EXERCISE AIM: This task calls for copying every line of the records that includes the word "sich".

DATA EXTRACTS:

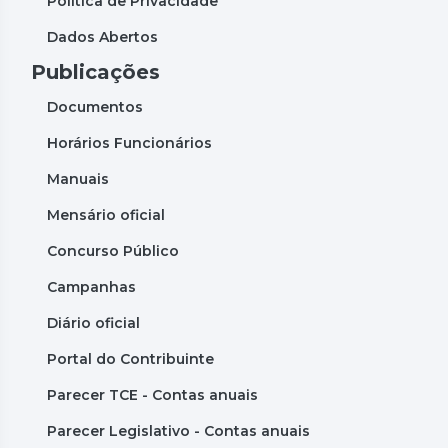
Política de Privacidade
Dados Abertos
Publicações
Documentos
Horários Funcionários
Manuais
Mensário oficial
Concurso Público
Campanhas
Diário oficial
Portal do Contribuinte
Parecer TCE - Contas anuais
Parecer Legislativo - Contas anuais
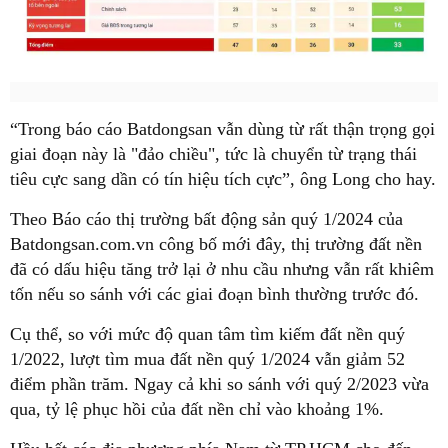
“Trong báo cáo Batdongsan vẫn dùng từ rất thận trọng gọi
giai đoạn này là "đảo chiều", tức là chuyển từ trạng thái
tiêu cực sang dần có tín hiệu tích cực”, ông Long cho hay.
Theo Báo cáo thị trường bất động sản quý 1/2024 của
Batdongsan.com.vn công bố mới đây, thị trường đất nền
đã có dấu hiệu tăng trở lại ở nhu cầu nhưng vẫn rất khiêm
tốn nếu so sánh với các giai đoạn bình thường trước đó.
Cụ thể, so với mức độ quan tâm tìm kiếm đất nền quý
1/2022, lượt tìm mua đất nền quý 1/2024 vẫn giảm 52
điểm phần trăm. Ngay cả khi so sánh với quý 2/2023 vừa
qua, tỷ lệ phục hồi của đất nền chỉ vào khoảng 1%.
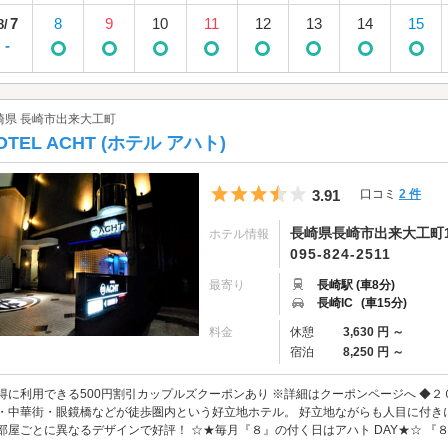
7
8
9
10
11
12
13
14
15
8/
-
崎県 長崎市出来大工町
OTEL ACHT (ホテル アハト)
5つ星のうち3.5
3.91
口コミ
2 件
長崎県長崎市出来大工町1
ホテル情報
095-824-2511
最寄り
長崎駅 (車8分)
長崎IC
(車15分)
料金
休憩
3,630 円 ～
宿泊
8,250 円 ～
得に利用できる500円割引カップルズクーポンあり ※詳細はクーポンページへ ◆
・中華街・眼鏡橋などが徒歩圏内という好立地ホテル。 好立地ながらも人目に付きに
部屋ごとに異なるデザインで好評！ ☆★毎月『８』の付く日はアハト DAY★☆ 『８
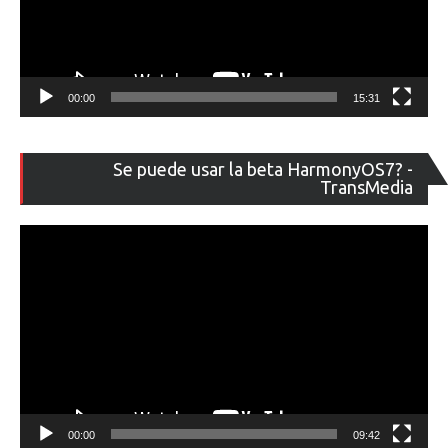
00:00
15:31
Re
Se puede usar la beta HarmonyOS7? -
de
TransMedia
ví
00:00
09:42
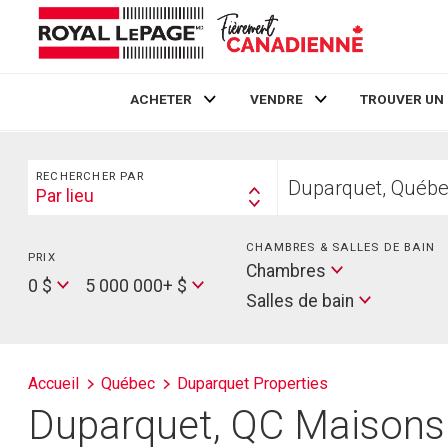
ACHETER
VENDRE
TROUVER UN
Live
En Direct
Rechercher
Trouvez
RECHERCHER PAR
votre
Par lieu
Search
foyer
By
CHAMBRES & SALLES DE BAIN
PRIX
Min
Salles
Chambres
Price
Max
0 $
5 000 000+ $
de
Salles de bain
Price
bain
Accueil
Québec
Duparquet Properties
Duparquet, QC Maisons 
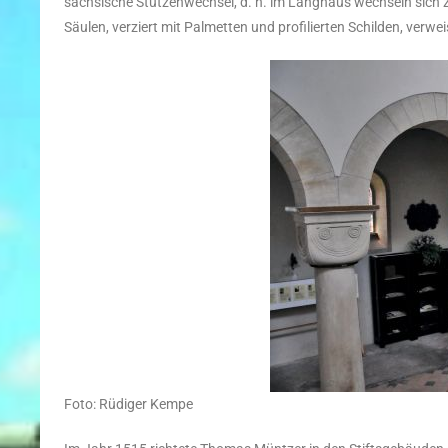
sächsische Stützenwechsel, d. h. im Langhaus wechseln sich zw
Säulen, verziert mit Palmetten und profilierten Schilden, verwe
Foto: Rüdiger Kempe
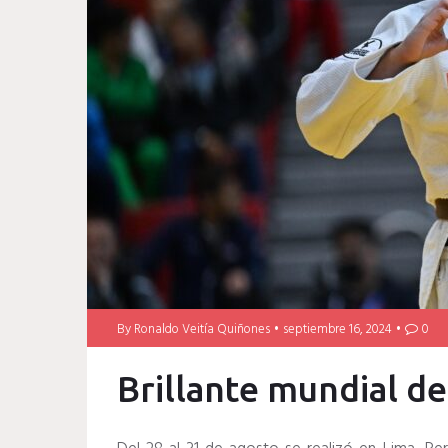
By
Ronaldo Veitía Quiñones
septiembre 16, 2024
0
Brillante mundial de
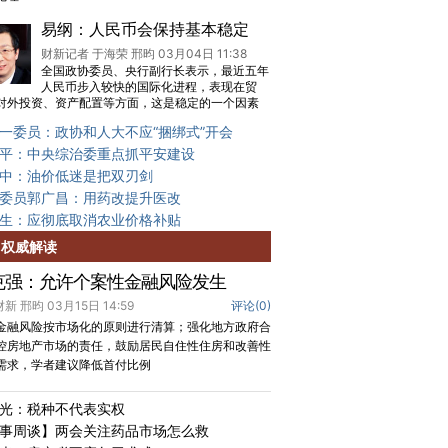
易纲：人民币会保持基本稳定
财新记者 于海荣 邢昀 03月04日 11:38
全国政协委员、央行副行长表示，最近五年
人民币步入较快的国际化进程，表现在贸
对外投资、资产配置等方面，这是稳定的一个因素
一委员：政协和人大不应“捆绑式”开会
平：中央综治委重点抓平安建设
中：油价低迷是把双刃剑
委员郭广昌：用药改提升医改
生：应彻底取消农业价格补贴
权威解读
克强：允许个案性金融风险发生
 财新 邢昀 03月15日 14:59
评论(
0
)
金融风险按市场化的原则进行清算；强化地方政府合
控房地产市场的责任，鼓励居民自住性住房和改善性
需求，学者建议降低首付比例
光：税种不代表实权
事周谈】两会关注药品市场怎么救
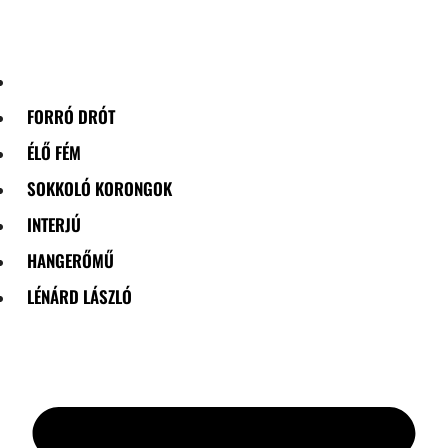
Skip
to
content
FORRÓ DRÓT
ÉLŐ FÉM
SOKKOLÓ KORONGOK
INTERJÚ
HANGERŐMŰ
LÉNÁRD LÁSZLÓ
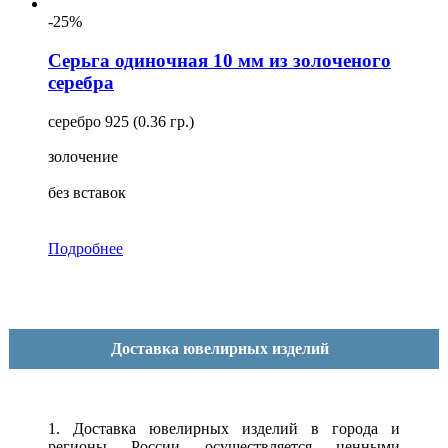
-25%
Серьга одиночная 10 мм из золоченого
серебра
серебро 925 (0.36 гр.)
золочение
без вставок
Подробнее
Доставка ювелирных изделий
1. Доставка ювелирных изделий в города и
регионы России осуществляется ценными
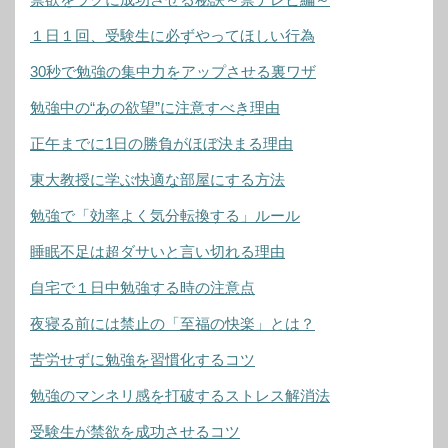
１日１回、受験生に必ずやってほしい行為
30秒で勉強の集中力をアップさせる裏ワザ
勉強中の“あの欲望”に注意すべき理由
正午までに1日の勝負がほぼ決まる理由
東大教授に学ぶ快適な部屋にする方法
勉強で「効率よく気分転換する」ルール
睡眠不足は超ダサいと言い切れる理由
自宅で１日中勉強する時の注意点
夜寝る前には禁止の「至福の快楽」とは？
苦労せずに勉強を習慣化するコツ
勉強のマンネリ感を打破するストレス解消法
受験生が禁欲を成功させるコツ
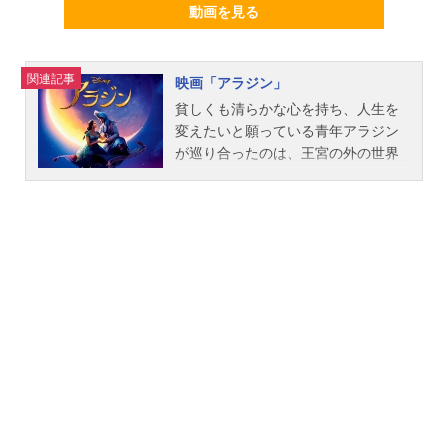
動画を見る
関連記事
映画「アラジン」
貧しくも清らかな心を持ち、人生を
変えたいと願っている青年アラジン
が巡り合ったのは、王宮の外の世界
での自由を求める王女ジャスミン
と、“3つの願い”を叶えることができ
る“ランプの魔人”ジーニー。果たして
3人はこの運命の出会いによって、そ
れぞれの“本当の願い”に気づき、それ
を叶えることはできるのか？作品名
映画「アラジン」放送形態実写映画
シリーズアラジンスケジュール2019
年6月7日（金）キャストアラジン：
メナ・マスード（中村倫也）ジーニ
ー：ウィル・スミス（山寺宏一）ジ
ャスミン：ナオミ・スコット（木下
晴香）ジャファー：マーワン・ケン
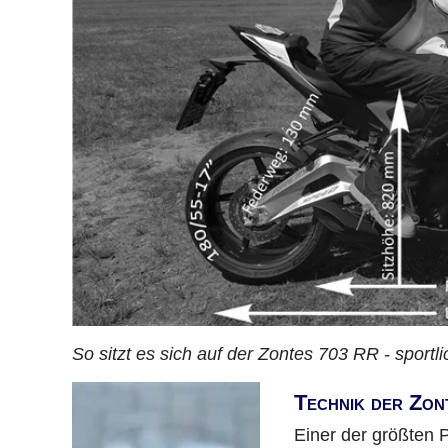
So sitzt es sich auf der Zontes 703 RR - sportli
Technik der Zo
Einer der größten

EXERCISE SOLUTION:
sächsische Stützenwechsel, d. h. im Langhaus wechseln sich zw
So sitzt es sich auf der Zontes 703 RR - sportli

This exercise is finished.